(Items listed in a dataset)
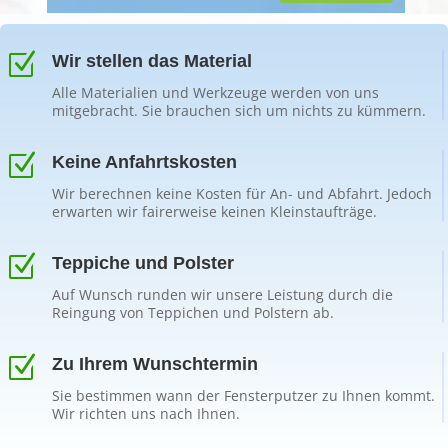
Z
Wir stellen das Material
Alle Materialien und Werkzeuge werden von uns
mitgebracht. Sie brauchen sich um nichts zu kümmern.
Z
Keine Anfahrtskosten
Wir berechnen keine Kosten für An- und Abfahrt. Jedoch
erwarten wir fairerweise keinen Kleinstaufträge.
Z
Teppiche und Polster
Auf Wunsch runden wir unsere Leistung durch die
Reingung von Teppichen und Polstern ab.
Z
Zu Ihrem Wunschtermin
Sie bestimmen wann der Fensterputzer zu Ihnen kommt.
Wir richten uns nach Ihnen.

Exercise => Could you state how many lines above include the word "Ihnen"? Reply with that number alone.

Exercise result => 2